Turning to the uniformed troops behind him, Inspector Jayne snarled, “Fire!”

It seemed a lifetime ago that the tough-talking, burly inspector standing before me had picked me up, dragged me off to the Garda station, and interrogated me for the murder of his co-worker and brother-in-law, Inspector Patrick O’Duffy. At least half a lifetime must have passed since I’d opened his eyes to the Unseelie that had invaded Dublin by sneaking bits of their immortal flesh into his dainty sandwiches the afternoon I’d invited him to the bookstore for tea.

Then I’d taken him on a sightseeing tour and forced him to confront what was happening to his city, for the dual purposes of enlisting his aid in tracking the Book and getting him off my ass. After that, we’d spoken only whenever he had a tip about the Book’s location, and very curtly at that, until the day he picked me up off the street again and shocked me by asking me to make him my special “tea” one more time. I hadn’t seen that coming. I’d expected him to close his eyes and mind to the impossible-to-explain, like most people do. He had surprised me.

I eyed him speculatively. When his men paused between rounds, I said, “Are you still eating Unseelie?” Or was he just going after the ones he could see?

Dani made a choking sound. “Eating Unseelie? Eating it? Are you fecking kidding me? It’s goopy, and some of ‘em ooze green stuff and they have … like … pus-filled things in ‘em! Ugh. Just fecking ugh!” She stuck her tongue out and shook her head violently. “Ugh!” she exploded again.

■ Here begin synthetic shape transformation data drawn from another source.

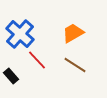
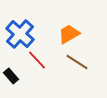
orange trapezoid: moved 4 px left, 1 px down
brown line: moved 2 px right, 3 px up
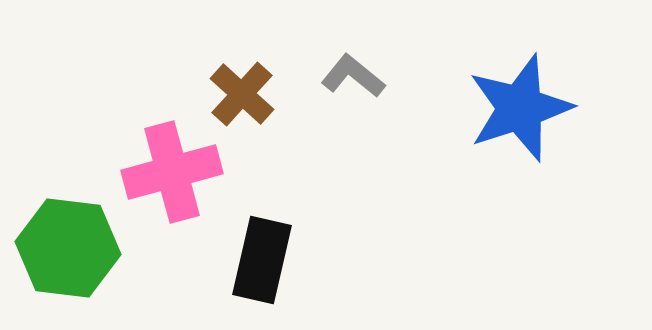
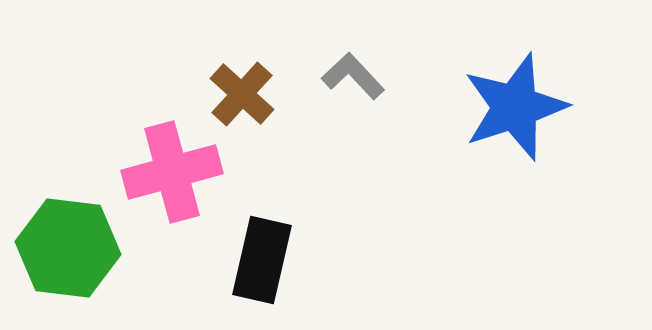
gray L-shape: rotated 8 degrees clockwise
blue star: moved 5 px left, 1 px up
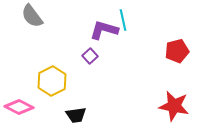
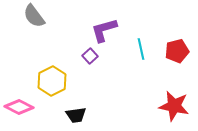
gray semicircle: moved 2 px right
cyan line: moved 18 px right, 29 px down
purple L-shape: rotated 32 degrees counterclockwise
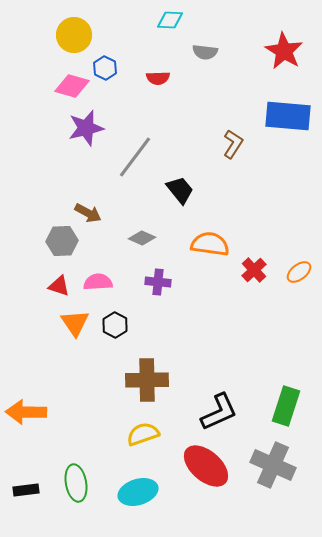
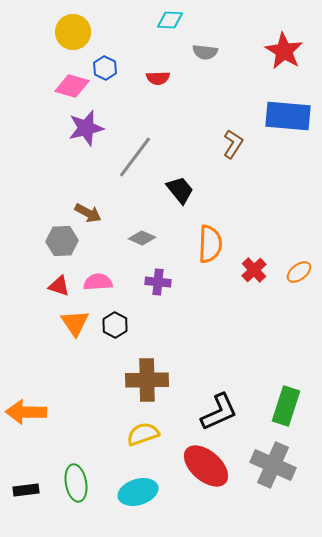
yellow circle: moved 1 px left, 3 px up
orange semicircle: rotated 84 degrees clockwise
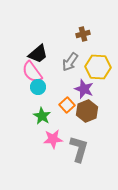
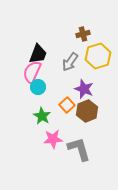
black trapezoid: rotated 30 degrees counterclockwise
yellow hexagon: moved 11 px up; rotated 20 degrees counterclockwise
pink semicircle: rotated 60 degrees clockwise
gray L-shape: rotated 32 degrees counterclockwise
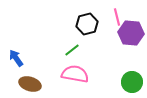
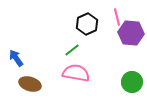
black hexagon: rotated 10 degrees counterclockwise
pink semicircle: moved 1 px right, 1 px up
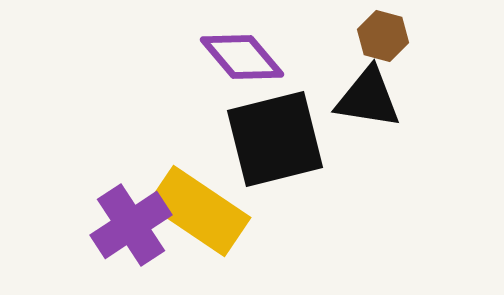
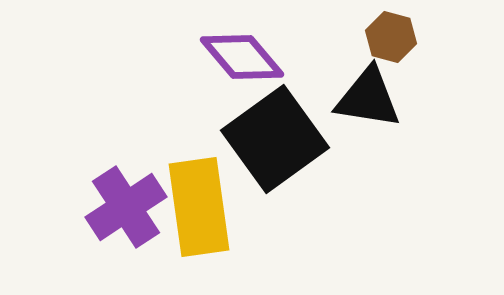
brown hexagon: moved 8 px right, 1 px down
black square: rotated 22 degrees counterclockwise
yellow rectangle: moved 4 px up; rotated 48 degrees clockwise
purple cross: moved 5 px left, 18 px up
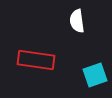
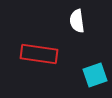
red rectangle: moved 3 px right, 6 px up
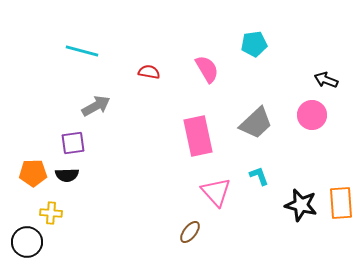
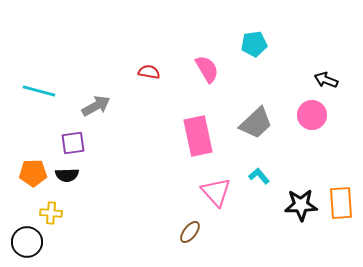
cyan line: moved 43 px left, 40 px down
cyan L-shape: rotated 20 degrees counterclockwise
black star: rotated 16 degrees counterclockwise
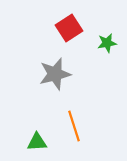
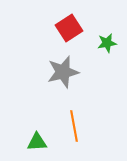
gray star: moved 8 px right, 2 px up
orange line: rotated 8 degrees clockwise
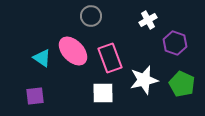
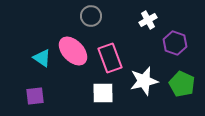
white star: moved 1 px down
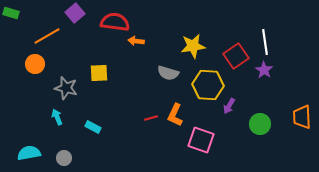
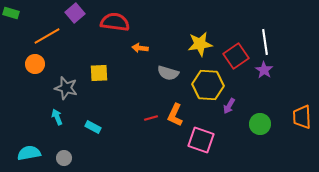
orange arrow: moved 4 px right, 7 px down
yellow star: moved 7 px right, 2 px up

I shrugged. “Long story. Tell you later.”

“Need-to-know basis. Don’t.” She made a retching sound.

“You get used to it,” Jayne told her. To me, he said, “I’ve been eating it since the day I asked you to feed it to me.”

“You never came back for more.”

“And be dependent on you? What if you weren’t around when I needed it?” He snorted. “I never let it wear off, because if I did, I wouldn’t have been able to see them to kill them to get more. Vicious cycle. Had the wife prepare it for breakfast every day. Now with the lot of them showing themselves, it’s not the problem it once was. My men eat it. Wife feeds it to our kids in sandwiches. Fire!”

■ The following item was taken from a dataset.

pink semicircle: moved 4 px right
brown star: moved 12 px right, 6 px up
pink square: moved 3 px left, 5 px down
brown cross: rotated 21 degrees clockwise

The men resumed shooting. Screams of fury filled the night sky.

The noise was deafening. When it finally stopped, I snapped, “What are you doing? You can’t kill them! You’re just pissing them off!” I could feel their anger—dark, deep, ancient. I could feel more than that, too: a cunning patience born of eternity, the unflappable certainty that they would outlive this nuisance in the streets below that dared offend. We were nothing. We were dust already, death waiting to happen. They were outraged that we had the audacity to even gaze upon them without being on our knees, worshipping, praying to them, begging for their permission to breathe.

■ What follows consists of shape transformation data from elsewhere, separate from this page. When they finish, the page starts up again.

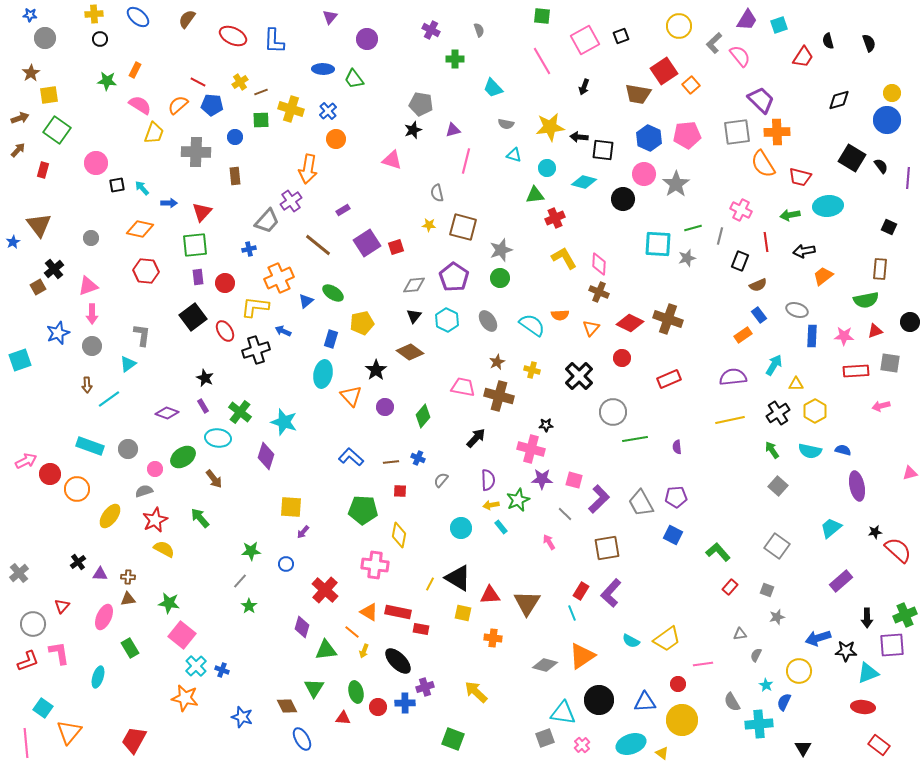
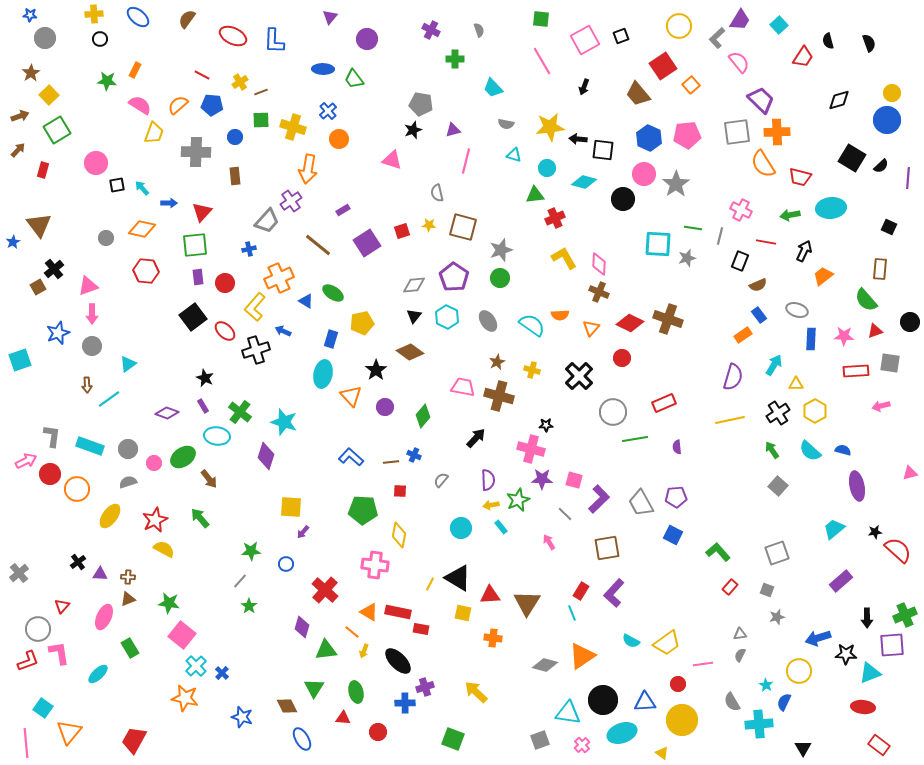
green square at (542, 16): moved 1 px left, 3 px down
purple trapezoid at (747, 20): moved 7 px left
cyan square at (779, 25): rotated 24 degrees counterclockwise
gray L-shape at (714, 43): moved 3 px right, 5 px up
pink semicircle at (740, 56): moved 1 px left, 6 px down
red square at (664, 71): moved 1 px left, 5 px up
red line at (198, 82): moved 4 px right, 7 px up
brown trapezoid at (638, 94): rotated 40 degrees clockwise
yellow square at (49, 95): rotated 36 degrees counterclockwise
yellow cross at (291, 109): moved 2 px right, 18 px down
brown arrow at (20, 118): moved 2 px up
green square at (57, 130): rotated 24 degrees clockwise
black arrow at (579, 137): moved 1 px left, 2 px down
orange circle at (336, 139): moved 3 px right
black semicircle at (881, 166): rotated 84 degrees clockwise
cyan ellipse at (828, 206): moved 3 px right, 2 px down
green line at (693, 228): rotated 24 degrees clockwise
orange diamond at (140, 229): moved 2 px right
gray circle at (91, 238): moved 15 px right
red line at (766, 242): rotated 72 degrees counterclockwise
red square at (396, 247): moved 6 px right, 16 px up
black arrow at (804, 251): rotated 125 degrees clockwise
green semicircle at (866, 300): rotated 60 degrees clockwise
blue triangle at (306, 301): rotated 49 degrees counterclockwise
yellow L-shape at (255, 307): rotated 56 degrees counterclockwise
cyan hexagon at (447, 320): moved 3 px up
red ellipse at (225, 331): rotated 15 degrees counterclockwise
gray L-shape at (142, 335): moved 90 px left, 101 px down
blue rectangle at (812, 336): moved 1 px left, 3 px down
purple semicircle at (733, 377): rotated 112 degrees clockwise
red rectangle at (669, 379): moved 5 px left, 24 px down
cyan ellipse at (218, 438): moved 1 px left, 2 px up
cyan semicircle at (810, 451): rotated 30 degrees clockwise
blue cross at (418, 458): moved 4 px left, 3 px up
pink circle at (155, 469): moved 1 px left, 6 px up
brown arrow at (214, 479): moved 5 px left
gray semicircle at (144, 491): moved 16 px left, 9 px up
cyan trapezoid at (831, 528): moved 3 px right, 1 px down
gray square at (777, 546): moved 7 px down; rotated 35 degrees clockwise
purple L-shape at (611, 593): moved 3 px right
brown triangle at (128, 599): rotated 14 degrees counterclockwise
gray circle at (33, 624): moved 5 px right, 5 px down
yellow trapezoid at (667, 639): moved 4 px down
black star at (846, 651): moved 3 px down
gray semicircle at (756, 655): moved 16 px left
blue cross at (222, 670): moved 3 px down; rotated 24 degrees clockwise
cyan triangle at (868, 673): moved 2 px right
cyan ellipse at (98, 677): moved 3 px up; rotated 30 degrees clockwise
black circle at (599, 700): moved 4 px right
red circle at (378, 707): moved 25 px down
cyan triangle at (563, 713): moved 5 px right
gray square at (545, 738): moved 5 px left, 2 px down
cyan ellipse at (631, 744): moved 9 px left, 11 px up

I learned a few months ago that telepathy with Hunters goes both ways, at least for me. They can get in my head, but I can get in theirs, too. And they don’t like that one bit. Even now I could feel them both pressing at me, trying to decide what I was that made me … different. Guess I wasn’t as notoriously well known among Unseelie as I’d expected after my abduction by the LM and his Unseelie Princes.